ERP systems are an excellent speculation for your business, but once you've implemented your new system into your corporation the question of how to measure ROI might be a bit overwhelming.
There are five major areas you need to consider when measuring and anticipating ROI after an ERP software implementation: output, IT costs, visibility, risk and the impact of audits and compliance. Let's look at each of these in more detail...
It's extremely important to consider the value of efficient integration and support systems, especially if there are specific areas where your productivity needs to be improved. Data errors caused by non-integrated systems are often very protracted and costly and this is a vital element to consider while measuring your ROI.
Personnel, training, software, hardware, the replacement of faulty or outdated systems and related services all issue into your company's IT costs. Of all the elements of an ROI calculation, IT costs are the most straightforward as they are more often than not fixed and can be easily anticipated comparatively easily.
A shiny new ERP system will usually provide superior access to your data and datasets that are more reliable. This will improve the control you have over your finances; and the more you are in control, the greater financial visibility you will achieve. Additionally, better visibility will move data more efficiently throughout your organisation. Information is delivered to the right people more quickly - this is a value you can measure.
The most difficult element of any ROI assessment is risk. You need to consider carefully what level of risk comes with your system. Relying on people-driven processes that hinge on individuals and their skills lead to risks. There are additional risks from unsatisfied customers and revenue leakage, as the poor execution of administration can lead to both. Don't underestimate the potential risk inherent in old systems, which can crash and run into a variety of other problems, such as running unsupported versions of your software. If you have gone to the trouble of implementing a new ERP system, it may be time to bring up to date any other systems you may have that are holding you back.
ERP implementation can have a huge impact on your business in very broad ways. These ways are sometimes anticipated, but can also be entirely unexpected. Some of these impacting factors are difficult to measure, but analyzing your ROI is the best starting point you can make. You need to bear in mind the specific circumstances, which will vary, so be sure to use your best judgment depending on different scenarios.
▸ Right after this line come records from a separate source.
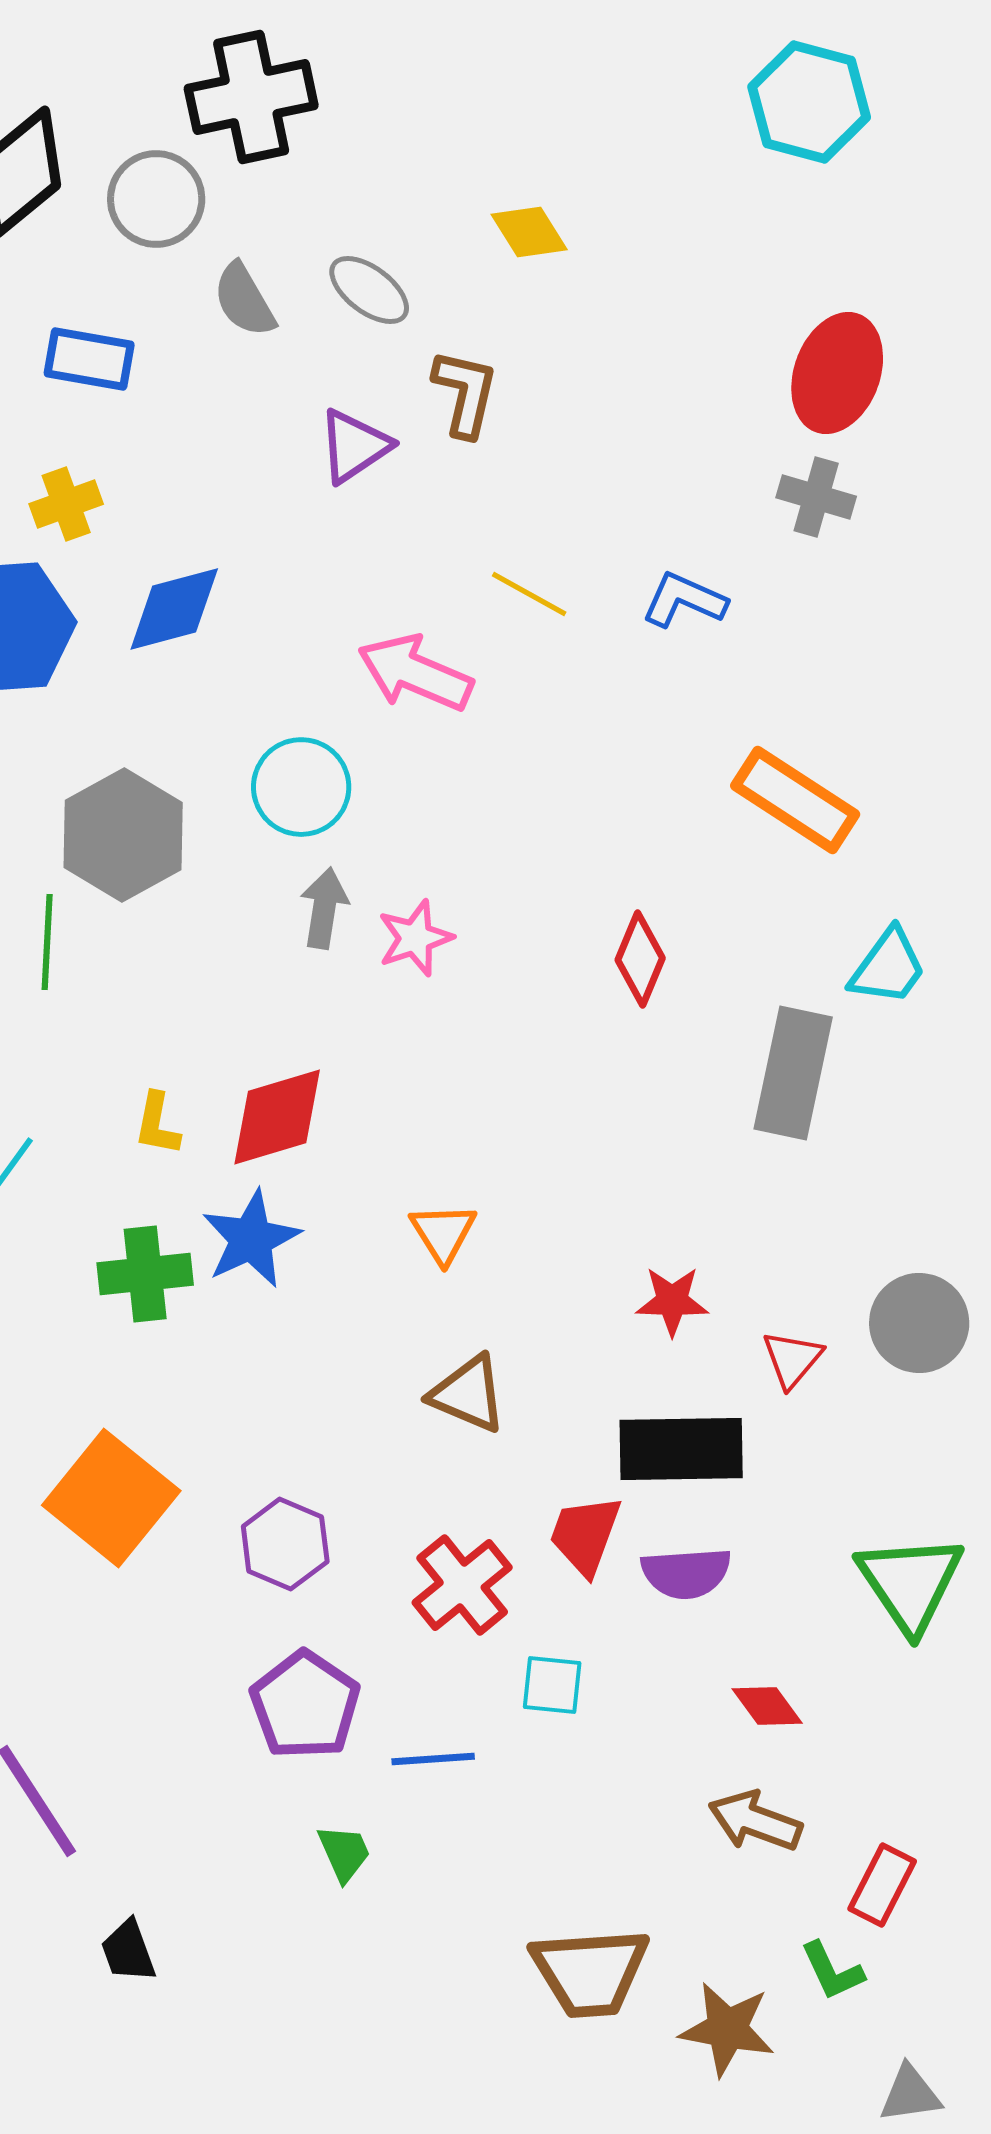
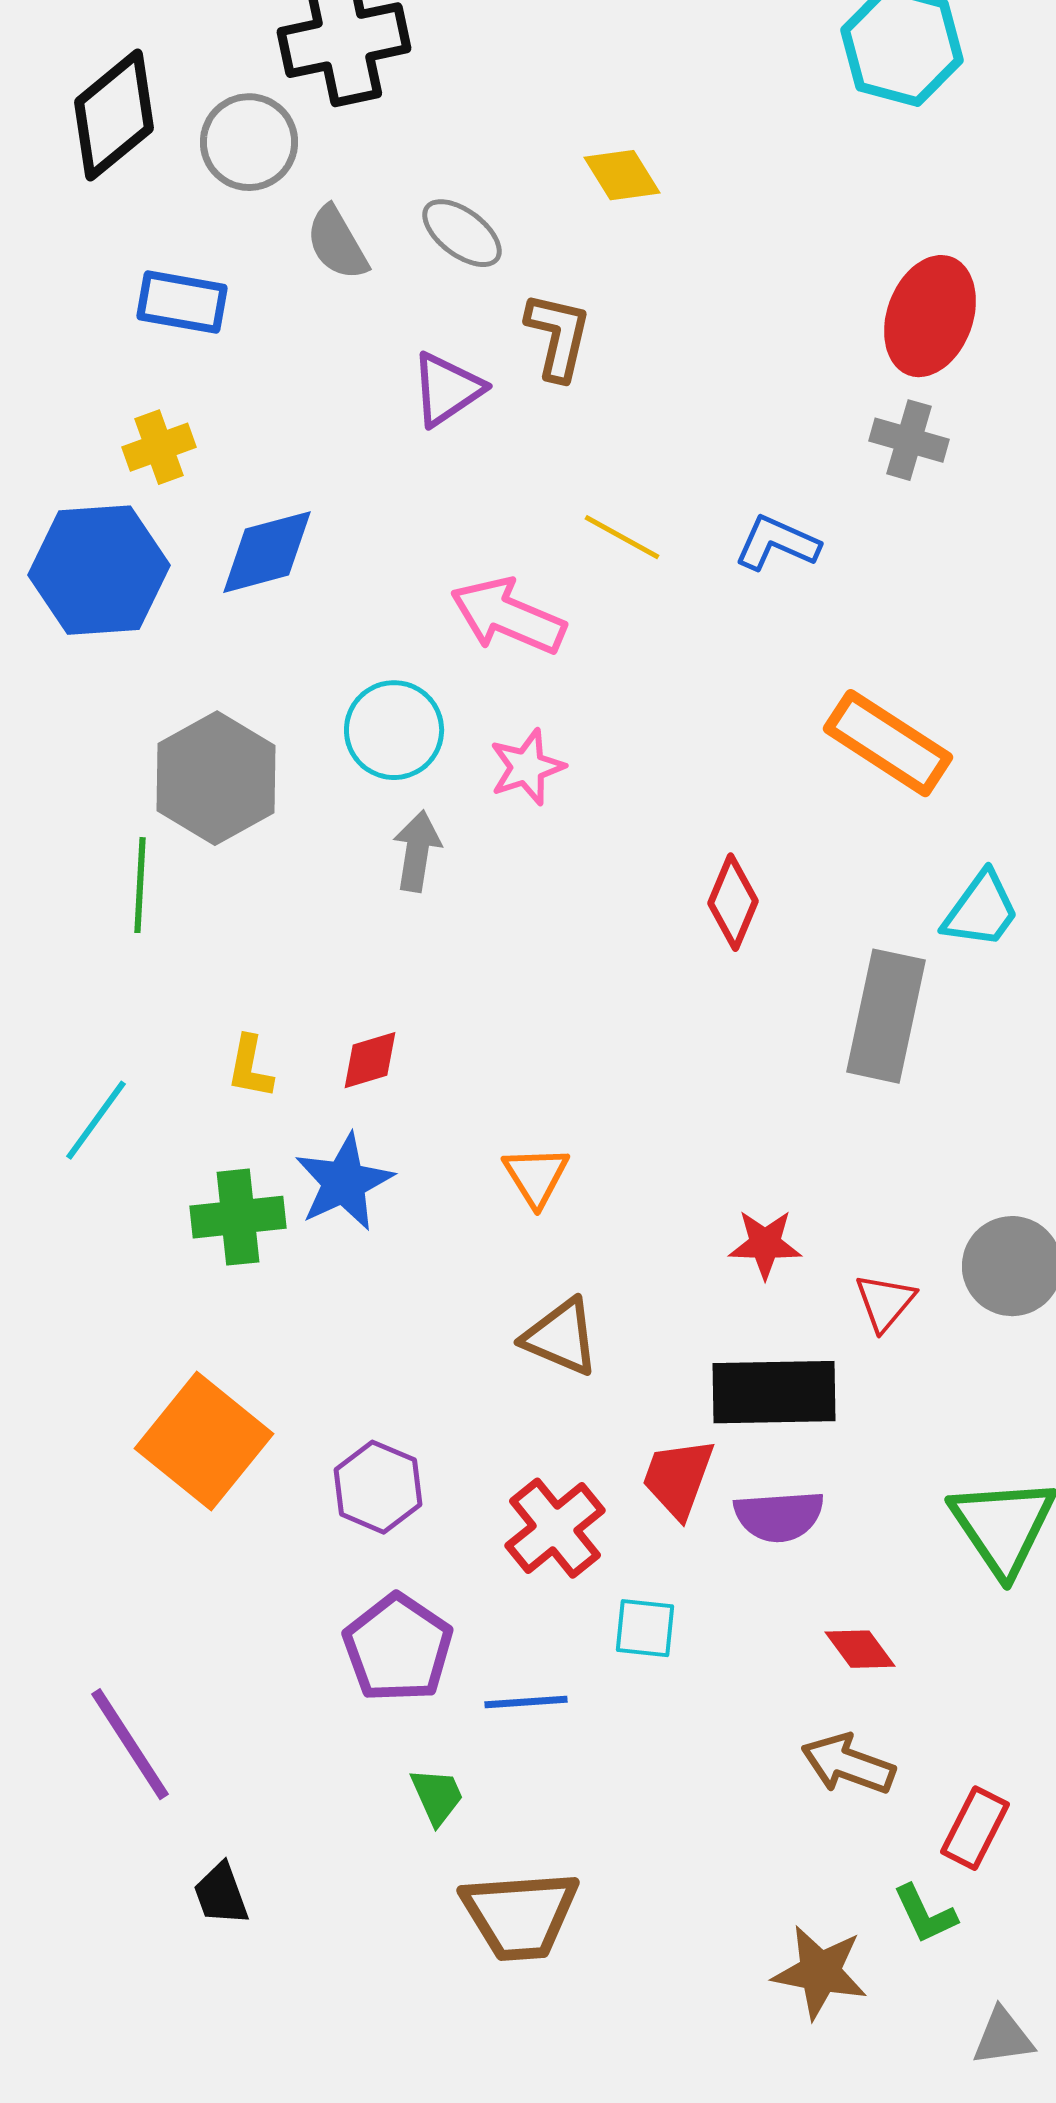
pink star: (415, 938) -> (527, 767), moved
red diamond: (277, 1117) -> (370, 1060), size x0.6
brown trapezoid: (590, 1972) -> (520, 1915), moved

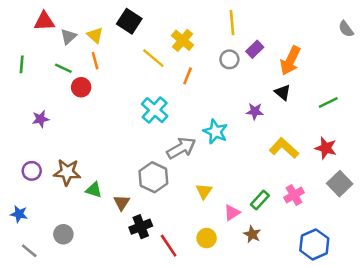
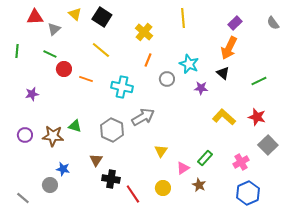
yellow triangle: (95, 35) -> (75, 14), moved
purple rectangle: (255, 49) -> (235, 23), moved
yellow line: (153, 58) -> (101, 50), moved
gray circle: (229, 59) -> (167, 79), moved
orange line: (95, 61) -> (86, 79), moved, turned -56
cyan cross: (155, 110) -> (122, 87), turned -30
cyan star: (215, 132) -> (189, 64), moved
gray hexagon: (153, 177) -> (112, 130), moved
green triangle: (94, 190) -> (75, 126), moved
pink cross: (294, 195) -> (241, 162), moved
blue star: (19, 214) -> (63, 169), moved
black cross: (141, 227) -> (111, 179), turned 30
Civilizing your repeatable process and the extent of your controls will have a huge, positive impact on your ROI, increasing it with relative ease through a lowering of the costs of oversight and audits. While your industry will impact on many elements of your business and systems, when it comes to measuring ROI you will find it far easier to follow compliance requirements with an ERP system. The lower your review and mistake costs become, and the more you are able to show quality controls to your customers, the higher your ROI will become.